ASSIGNMENT.
Reproduce all of the entries character for character, while leaving out any pictures they contain.
● ● ● ● ● ● ●
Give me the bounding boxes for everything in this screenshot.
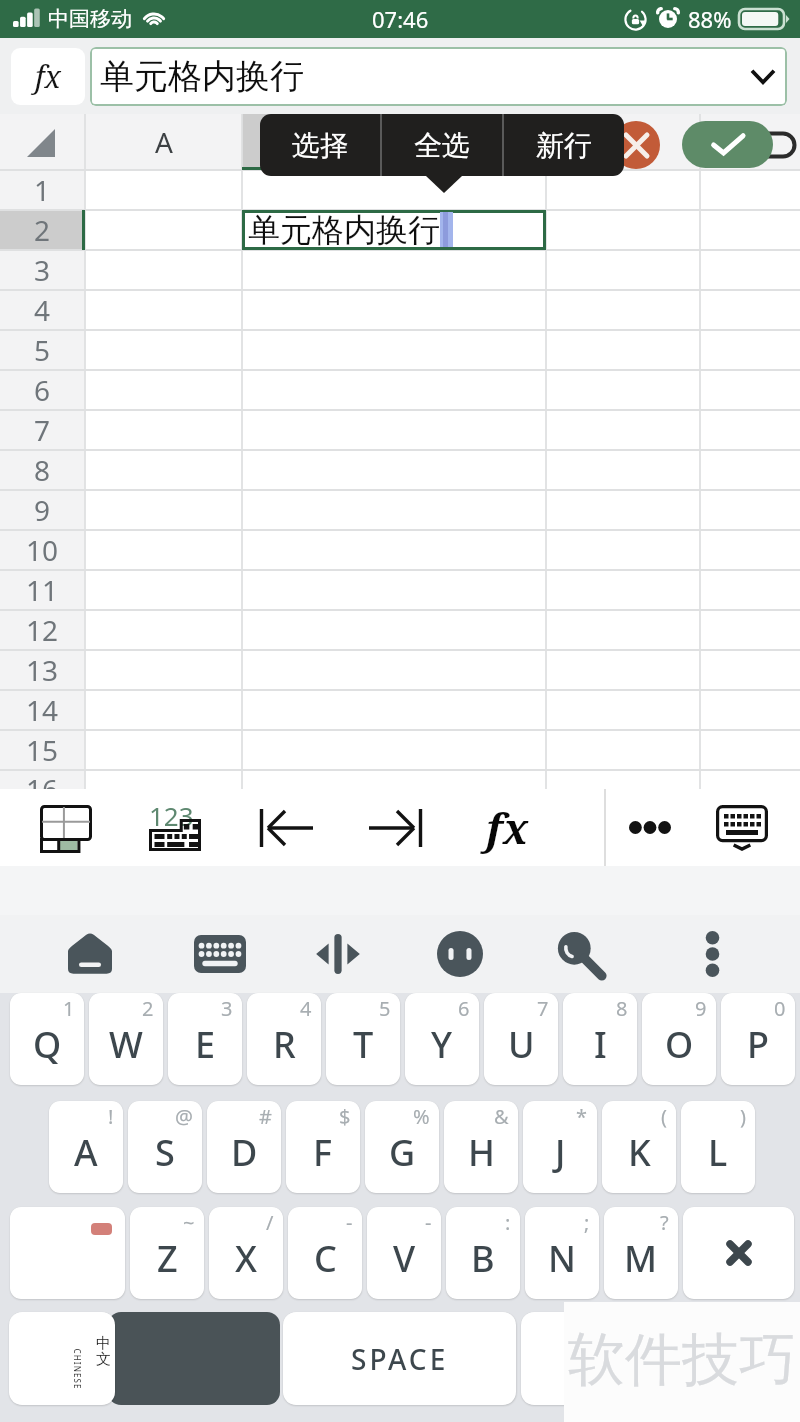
button[interactable]: 新行 — [504, 114, 624, 176]
staticText: : — [505, 1209, 511, 1236]
other: More options — [628, 821, 672, 834]
button[interactable]: Keyboard layout — [188, 915, 252, 993]
button[interactable]: 单元格内换行 — [90, 47, 787, 106]
button[interactable]: ， — [521, 1312, 643, 1405]
button[interactable]: 3 — [168, 993, 242, 1085]
other: Number keypad — [149, 805, 203, 851]
button[interactable]: 0 — [721, 993, 795, 1085]
button[interactable]: & — [444, 1101, 518, 1193]
staticText: 9 — [695, 995, 707, 1022]
button[interactable]: More settings — [680, 915, 744, 993]
button[interactable]: fx — [11, 48, 85, 105]
button[interactable]: Home — [58, 915, 122, 993]
staticText: K — [628, 1128, 651, 1177]
staticText: 单元格内换行 — [248, 210, 440, 250]
staticText: G — [389, 1128, 416, 1177]
button[interactable]: - — [288, 1207, 362, 1299]
staticText: S — [155, 1128, 175, 1177]
button[interactable]: Search — [548, 915, 612, 993]
staticText: fx — [35, 56, 61, 97]
button[interactable]: ! — [49, 1101, 123, 1193]
button[interactable]: Shift — [10, 1207, 125, 1299]
staticText: R — [273, 1020, 296, 1069]
staticText: D — [231, 1128, 258, 1177]
staticText: ( — [661, 1103, 667, 1130]
button[interactable]: * — [523, 1101, 597, 1193]
staticText: A — [74, 1128, 98, 1177]
staticText: 4 — [34, 291, 51, 329]
button[interactable]: Delete — [683, 1207, 794, 1299]
button[interactable]: 4 — [247, 993, 321, 1085]
button[interactable]: 9 — [642, 993, 716, 1085]
staticText: 9 — [34, 491, 51, 529]
button[interactable]: $ — [286, 1101, 360, 1193]
staticText: E — [195, 1020, 216, 1069]
staticText: O — [665, 1020, 694, 1069]
button[interactable]: Number keypad — [121, 789, 231, 866]
other: Functions — [486, 799, 529, 856]
button[interactable]: Functions — [451, 789, 563, 866]
staticText: % — [413, 1103, 430, 1130]
staticText: $ — [339, 1103, 351, 1130]
staticText: 12 — [26, 611, 59, 649]
button[interactable]: % — [365, 1101, 439, 1193]
staticText: C — [314, 1234, 337, 1283]
staticText: P — [747, 1020, 769, 1069]
button[interactable]: More options — [606, 789, 694, 866]
button[interactable]: Table — [5, 789, 126, 866]
other: Expand formula bar — [751, 69, 775, 84]
button[interactable]: # — [207, 1101, 281, 1193]
staticText: 5 — [379, 995, 391, 1022]
button[interactable]: Cancel — [612, 121, 660, 169]
button[interactable]: Emoji — [428, 915, 492, 993]
button[interactable]: : — [446, 1207, 520, 1299]
button[interactable]: ) — [681, 1101, 755, 1193]
button[interactable]: 8 — [563, 993, 637, 1085]
staticText: 新行 — [536, 128, 592, 163]
staticText: 16 — [26, 770, 59, 789]
button[interactable]: 7 — [484, 993, 558, 1085]
staticText: 8 — [616, 995, 628, 1022]
staticText: 0 — [774, 995, 786, 1022]
button[interactable]: ; — [525, 1207, 599, 1299]
button[interactable]: 选择 — [260, 114, 380, 176]
staticText: V — [393, 1234, 416, 1283]
button[interactable]: Enter — [648, 1312, 791, 1405]
button[interactable]: Chinese input — [9, 1312, 115, 1405]
staticText: W — [109, 1020, 143, 1069]
staticText: 7 — [34, 411, 51, 449]
button[interactable]: ( — [602, 1101, 676, 1193]
staticText: B — [471, 1234, 495, 1283]
button[interactable]: 1 — [10, 993, 84, 1085]
staticText: ; — [584, 1209, 590, 1236]
button[interactable]: ? — [604, 1207, 678, 1299]
button[interactable]: 全选 — [382, 114, 502, 176]
staticText: ~ — [183, 1209, 195, 1236]
staticText: Y — [431, 1020, 453, 1069]
button[interactable]: Hide keyboard — [694, 789, 790, 866]
staticText: ! — [108, 1103, 114, 1130]
button[interactable]: 5 — [326, 993, 400, 1085]
staticText: - — [346, 1209, 353, 1236]
button[interactable]: 6 — [405, 993, 479, 1085]
button[interactable]: Confirm — [682, 121, 773, 168]
button[interactable]: @ — [128, 1101, 202, 1193]
staticText: 10 — [26, 531, 59, 569]
staticText: 88% — [688, 4, 732, 34]
button[interactable]: Next cell — [341, 789, 451, 866]
button[interactable]: / — [209, 1207, 283, 1299]
button[interactable]: SPACE — [283, 1312, 516, 1405]
staticText: CHINESE — [72, 1348, 82, 1390]
button[interactable]: Previous cell — [231, 789, 341, 866]
staticText: ， — [567, 1340, 597, 1378]
button[interactable]: ~ — [130, 1207, 204, 1299]
staticText: 2 — [142, 995, 154, 1022]
button[interactable]: - — [367, 1207, 441, 1299]
button[interactable]: 2 — [89, 993, 163, 1085]
staticText: 全选 — [414, 128, 470, 163]
staticText: 1 — [34, 171, 51, 209]
button[interactable]: One-hand mode — [306, 915, 370, 993]
button[interactable]: Symbols — [108, 1312, 280, 1405]
staticText: 软件技巧 — [568, 1324, 796, 1396]
staticText: 07:46 — [372, 4, 429, 34]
● ● ● ● ● ● ●
REPLY.
Give me the bounding boxes for everything in this screenshot.
button[interactable]: 新行 — [504, 114, 624, 176]
staticText: : — [505, 1209, 511, 1236]
other: More options — [628, 821, 672, 834]
button[interactable]: Keyboard layout — [188, 915, 252, 993]
button[interactable]: 单元格内换行 — [90, 47, 787, 106]
button[interactable]: ， — [521, 1312, 643, 1405]
button[interactable]: 3 — [168, 993, 242, 1085]
other: Number keypad — [149, 805, 203, 851]
button[interactable]: 0 — [721, 993, 795, 1085]
button[interactable]: & — [444, 1101, 518, 1193]
staticText: 9 — [695, 995, 707, 1022]
button[interactable]: More settings — [680, 915, 744, 993]
button[interactable]: fx — [11, 48, 85, 105]
button[interactable]: Home — [58, 915, 122, 993]
staticText: K — [628, 1128, 651, 1177]
staticText: 单元格内换行 — [248, 210, 440, 250]
staticText: G — [389, 1128, 416, 1177]
button[interactable]: - — [288, 1207, 362, 1299]
staticText: S — [155, 1128, 175, 1177]
button[interactable]: Search — [548, 915, 612, 993]
staticText: fx — [35, 56, 61, 97]
button[interactable]: ! — [49, 1101, 123, 1193]
button[interactable]: Shift — [10, 1207, 125, 1299]
staticText: R — [273, 1020, 296, 1069]
staticText: D — [231, 1128, 258, 1177]
staticText: ( — [661, 1103, 667, 1130]
button[interactable]: * — [523, 1101, 597, 1193]
staticText: A — [74, 1128, 98, 1177]
staticText: 4 — [34, 291, 51, 329]
button[interactable]: Delete — [683, 1207, 794, 1299]
button[interactable]: 4 — [247, 993, 321, 1085]
button[interactable]: 9 — [642, 993, 716, 1085]
staticText: 9 — [34, 491, 51, 529]
button[interactable]: $ — [286, 1101, 360, 1193]
staticText: E — [195, 1020, 216, 1069]
staticText: O — [665, 1020, 694, 1069]
button[interactable]: Number keypad — [121, 789, 231, 866]
other: Functions — [486, 799, 529, 856]
button[interactable]: Functions — [451, 789, 563, 866]
staticText: % — [413, 1103, 430, 1130]
staticText: $ — [339, 1103, 351, 1130]
staticText: 12 — [26, 611, 59, 649]
button[interactable]: % — [365, 1101, 439, 1193]
staticText: C — [314, 1234, 337, 1283]
staticText: P — [747, 1020, 769, 1069]
button[interactable]: More options — [606, 789, 694, 866]
button[interactable]: Table — [5, 789, 126, 866]
other: Expand formula bar — [751, 69, 775, 84]
button[interactable]: # — [207, 1101, 281, 1193]
staticText: 5 — [379, 995, 391, 1022]
button[interactable]: Cancel — [612, 121, 660, 169]
button[interactable]: Emoji — [428, 915, 492, 993]
button[interactable]: : — [446, 1207, 520, 1299]
button[interactable]: ) — [681, 1101, 755, 1193]
button[interactable]: 8 — [563, 993, 637, 1085]
staticText: 新行 — [536, 128, 592, 163]
staticText: 16 — [26, 770, 59, 789]
button[interactable]: 7 — [484, 993, 558, 1085]
staticText: 8 — [616, 995, 628, 1022]
staticText: 0 — [774, 995, 786, 1022]
button[interactable]: ; — [525, 1207, 599, 1299]
button[interactable]: 选择 — [260, 114, 380, 176]
staticText: V — [393, 1234, 416, 1283]
button[interactable]: Enter — [648, 1312, 791, 1405]
button[interactable]: Chinese input — [9, 1312, 115, 1405]
staticText: W — [109, 1020, 143, 1069]
staticText: 7 — [34, 411, 51, 449]
button[interactable]: ( — [602, 1101, 676, 1193]
staticText: B — [471, 1234, 495, 1283]
button[interactable]: 1 — [10, 993, 84, 1085]
staticText: ; — [584, 1209, 590, 1236]
button[interactable]: ? — [604, 1207, 678, 1299]
button[interactable]: 全选 — [382, 114, 502, 176]
staticText: ~ — [183, 1209, 195, 1236]
staticText: Y — [431, 1020, 453, 1069]
button[interactable]: Hide keyboard — [694, 789, 790, 866]
staticText: ! — [108, 1103, 114, 1130]
button[interactable]: 5 — [326, 993, 400, 1085]
staticText: - — [346, 1209, 353, 1236]
button[interactable]: 6 — [405, 993, 479, 1085]
button[interactable]: Confirm — [682, 121, 773, 168]
button[interactable]: @ — [128, 1101, 202, 1193]
staticText: 10 — [26, 531, 59, 569]
staticText: 88% — [688, 4, 732, 34]
button[interactable]: Next cell — [341, 789, 451, 866]
button[interactable]: / — [209, 1207, 283, 1299]
button[interactable]: SPACE — [283, 1312, 516, 1405]
staticText: CHINESE — [72, 1348, 82, 1390]
button[interactable]: Previous cell — [231, 789, 341, 866]
staticText: ， — [567, 1340, 597, 1378]
button[interactable]: ~ — [130, 1207, 204, 1299]
staticText: 2 — [142, 995, 154, 1022]
button[interactable]: - — [367, 1207, 441, 1299]
button[interactable]: 2 — [89, 993, 163, 1085]
staticText: 全选 — [414, 128, 470, 163]
staticText: 1 — [34, 171, 51, 209]
button[interactable]: One-hand mode — [306, 915, 370, 993]
button[interactable]: Symbols — [108, 1312, 280, 1405]
staticText: 软件技巧 — [568, 1324, 796, 1396]
staticText: 07:46 — [372, 4, 429, 34]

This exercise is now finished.